WORK REQUEST -> Scan the lines below for the string "reciclado" and copy every one that has it.
START DATA SUPPLIED
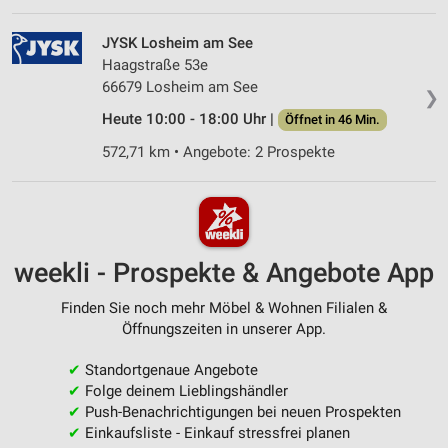
JYSK Losheim am See
Haagstraße 53e
66679 Losheim am See
❯
Heute 10:00 - 18:00 Uhr |
Öffnet in 46 Min.
572,71 km • Angebote: 2 Prospekte
weekli - Prospekte & Angebote App
Finden Sie noch mehr Möbel & Wohnen Filialen &
Öffnungszeiten in unserer App.
✔
Standortgenaue Angebote
✔
Folge deinem Lieblingshändler
✔
Push-Benachrichtigungen bei neuen Prospekten
✔
Einkaufsliste - Einkauf stressfrei planen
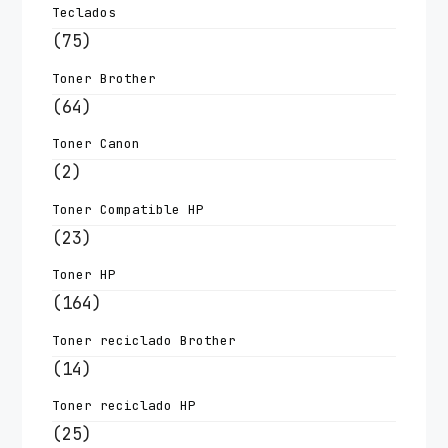
Teclados
(75)
Toner Brother
(64)
Toner Canon
(2)
Toner Compatible HP
(23)
Toner HP
(164)
Toner reciclado Brother
(14)
Toner reciclado HP
(25)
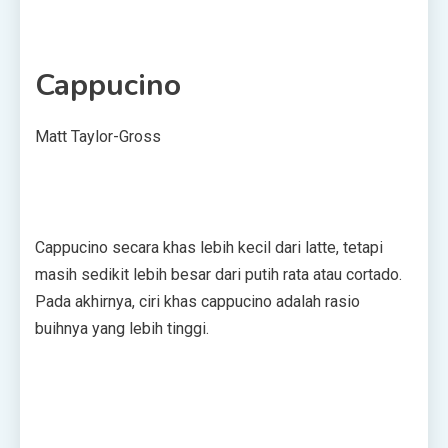
Cappucino
Matt Taylor-Gross
Cappucino secara khas lebih kecil dari latte, tetapi
masih sedikit lebih besar dari putih rata atau cortado.
Pada akhirnya, ciri khas cappucino adalah rasio
buihnya yang lebih tinggi.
END DATA SUPPLIED
ANSWER BOX ->
Toner reciclado Brother
Toner reciclado HP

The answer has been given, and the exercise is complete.